ON-Lion Letter
Since it first appeared in 1990, Roger Kimball's Tenured Radicals:  How Politics Has Corrupted Our Higher Education has become a leading critique of the ways in which the humanities are now taught and studied at American universities.  In the book, Kimball lays bare the sham of what now passes for serious academic pursuit in too many circles.  "[Y]esterday's radical is today's tenured professor or academic dean," he writes.

In Tenured Radicals' third edition, newly released from Ivan R. Dee, Kimball brings it up to date and adds a new introduction.  Those who have never read it are in for a treat; others may find a second reading well worth their while.

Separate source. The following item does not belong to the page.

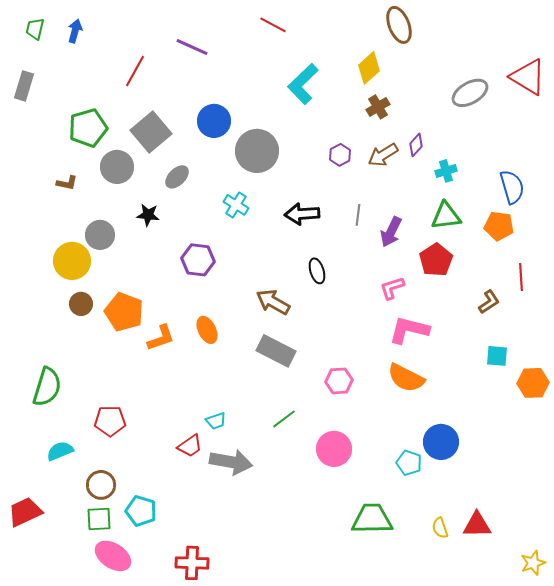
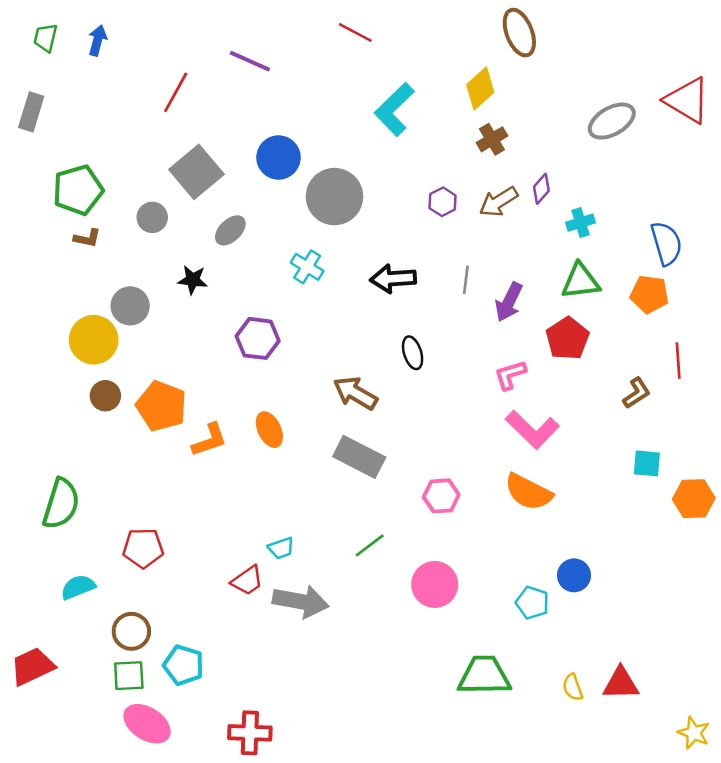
green pentagon: (88, 128) -> (78, 190), moved
gray circle: (117, 167) -> (152, 217), size x0.7
pink L-shape: (409, 330) -> (532, 430), turned -150
blue circle: (441, 442) -> (574, 575), size x0.7
yellow star: (533, 563) -> (694, 733), turned -30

In a February "Between the Covers" interview with National Review's John J. Miller, available online, Kimball reflects on the how the Tenured Radicals' reception has changed.  "For at over time least ten years" now, Kimball tells Miller, "students have been much more receptive to the message of [the book], namely that it's a bad thing when the curriculum gets politicized and when higher education is ... turned over to ideologues rather than to scholars ....  [B]ut I haven't noticed any softening on the part of the faculty."

Kimball is president and publisher of Encounter Books and co-editor and publisher of The New Criterion

Encounter Books is an activity of Encounter for Culture and Education, a nonprofit group that is substantially supported by The Lynde and Harry Bradley Foundation in Milwaukee.  Bradley also supports The New Criterion.